▶ **REQUIRED ACTION**: Using the data below, print exactly the line with "Минеральное редукторное масло", the line with "Ta convidada!!! bjssss", and every line between them, but none of the pictures.

Collected data
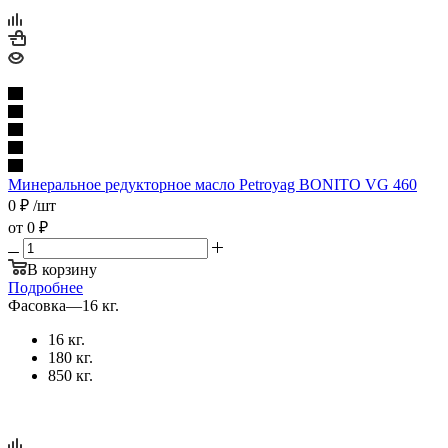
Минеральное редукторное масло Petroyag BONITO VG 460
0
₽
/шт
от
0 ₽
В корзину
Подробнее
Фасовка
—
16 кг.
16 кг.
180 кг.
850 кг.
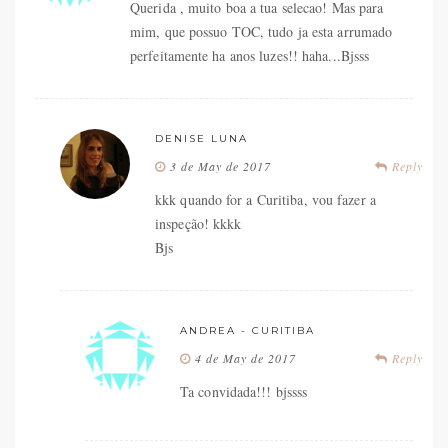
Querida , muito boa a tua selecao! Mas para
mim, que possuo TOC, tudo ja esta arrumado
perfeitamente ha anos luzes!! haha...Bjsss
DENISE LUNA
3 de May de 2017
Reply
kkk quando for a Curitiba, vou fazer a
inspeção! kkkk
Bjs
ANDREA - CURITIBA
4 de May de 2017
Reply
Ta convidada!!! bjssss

* * *

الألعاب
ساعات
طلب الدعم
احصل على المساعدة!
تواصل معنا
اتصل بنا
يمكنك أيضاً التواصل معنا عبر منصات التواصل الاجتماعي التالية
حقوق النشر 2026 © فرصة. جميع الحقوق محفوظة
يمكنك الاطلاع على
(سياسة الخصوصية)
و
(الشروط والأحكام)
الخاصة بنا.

▶ **ANSWER TO THIS EXERCISE**:
Минеральное редукторное масло Petroyag BONITO VG 460
0
₽
/шт
от
0 ₽
В корзину
Подробнее
Фасовка
—
16 кг.
16 кг.
180 кг.
850 кг.
Querida , muito boa a tua selecao! Mas para
mim, que possuo TOC, tudo ja esta arrumado
perfeitamente ha anos luzes!! haha...Bjsss
DENISE LUNA
3 de May de 2017
Reply
kkk quando for a Curitiba, vou fazer a
inspeção! kkkk
Bjs
ANDREA - CURITIBA
4 de May de 2017
Reply
Ta convidada!!! bjssss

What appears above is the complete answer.